__Aim of the exercise__. Only the pictures are to be dropped, and the rest of the data should be copied exactly.

__Given information__.
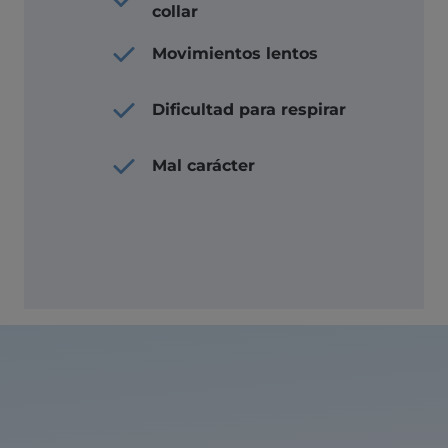
collar
Movimientos lentos
Dificultad para respirar
Mal carácter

__Output below__.
collar
Movimientos lentos
Dificultad para respirar
Mal carácter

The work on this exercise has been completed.